Now that I am in college, I get to see first-hand what other students my age are using to get their work done. After just spending a few days here, I am already surprised by what I have seen. The first thing that surprised me is the fact that the Mac and PC mix is rather diverse. I expected the majority of students to be using Macs, but to my surprise, I found that many people bought the same laptop I did, a HP Pavilion notebook. Looks like the recession might have handed Microsoft a good deal. I also saw fewer netbooks than I expected, with only a few students in the larger classes using them. I probably write more on this in the future.
This month, the OpenOffice.org project under the leadership of Sun Microsystems (now part of Oracle) has entered the next stage of its user interface development for the purpose of updating the look of OpenOffice.org.
After looking at the prototype, a couple of things were rather clear to me. One, OpenOffice is again copying the Microsoft Office suite by using a ribbon-like interface.
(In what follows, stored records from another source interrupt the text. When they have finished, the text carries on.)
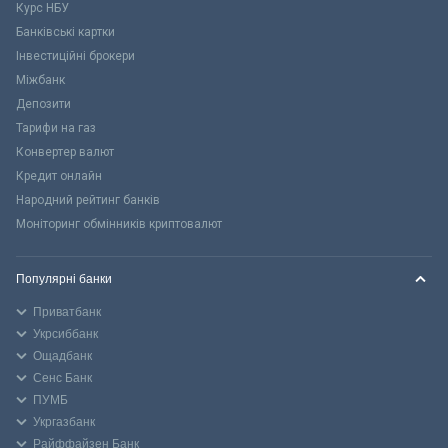
Курс НБУ
Банківські картки
Інвестиційні брокери
Міжбанк
Депозити
Тарифи на газ
Конвертер валют
Кредит онлайн
Народний рейтинг банків
Моніторинг обмінників криптовалют
Популярні банки
Приватбанк
Укрсиббанк
Ощадбанк
Сенс Банк
ПУМБ
Укргазбанк
Райффайзен Банк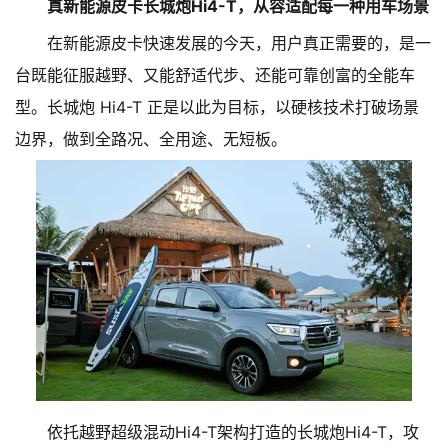
真新能源皮卡长城炮Hi4-T，从容适配每一种用车场景
在新能源皮卡快速发展的今天，用户真正需要的，是一
台既能征服越野、又能舒适代步、还能可靠创富的全能车
型。长城炮 Hi4-T 正是以此为目标，以硬核技术打破场景
边界，做到全路况、全用途、无短板。
依托越野超级混动Hi4-T架构打造的长城炮Hi4-T，攻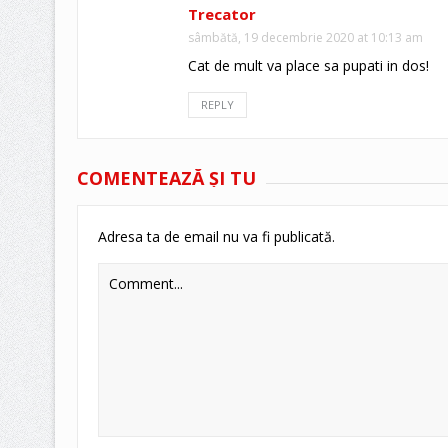
Trecator
sâmbătă, 19 decembrie 2020 at 10:13 am
Cat de mult va place sa pupati in dos!
REPLY
COMENTEAZĂ ŞI TU
Adresa ta de email nu va fi publicată.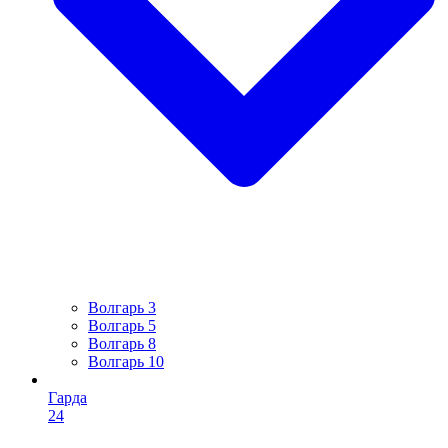
Волгарь 3
Волгарь 5
Волгарь 8
Волгарь 10
Гарда
24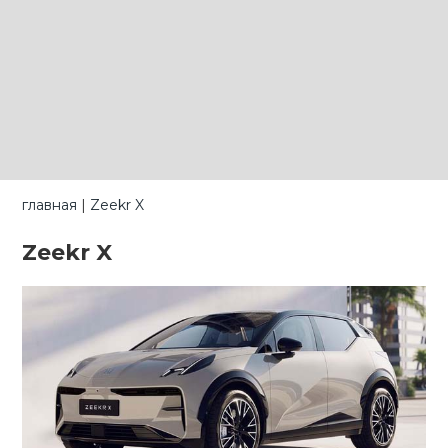
главная
|
Zeekr X
Zeekr X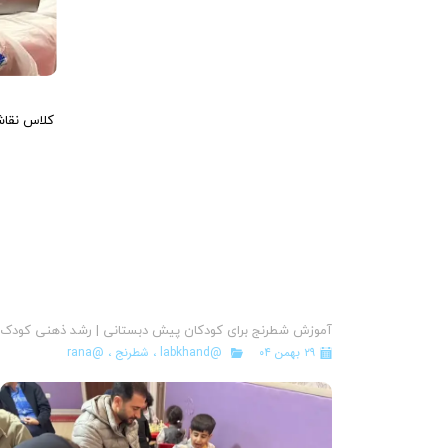
کلاس نقا
آموزش شطرنج برای کودکان پیش دبستانی | رشد ذهنی کودک
۲۹ بهمن ۰۴
@labkhand
،
شطرنج
،
@rana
It is inverted when compared to Microsoft Office, and the Office “button” at the top of most Office 2007 programs is not there – yet I am sure.
More importantly, this shows that there is a rather large lack of creativity over at Sun. Why imitate when something better could be made? FLOSS advocates always talk about creating better, more intuitive software. This design only aids free software’s advocates who say open source software rips off other companies’ designs. Personally I am disappointed, although not surprised. The OpenOffice project has never been known for its great expanse of creativity.
I hope they can do better in future releases of the prototype. They desperately need to step away from the Microsoft Office design. Given, it gives them protection. Instead of having to forge their own path and create features compelling enough to compete with Microsoft Office, they just create something so similar people can say “It’s like MS Office, but it’s free.”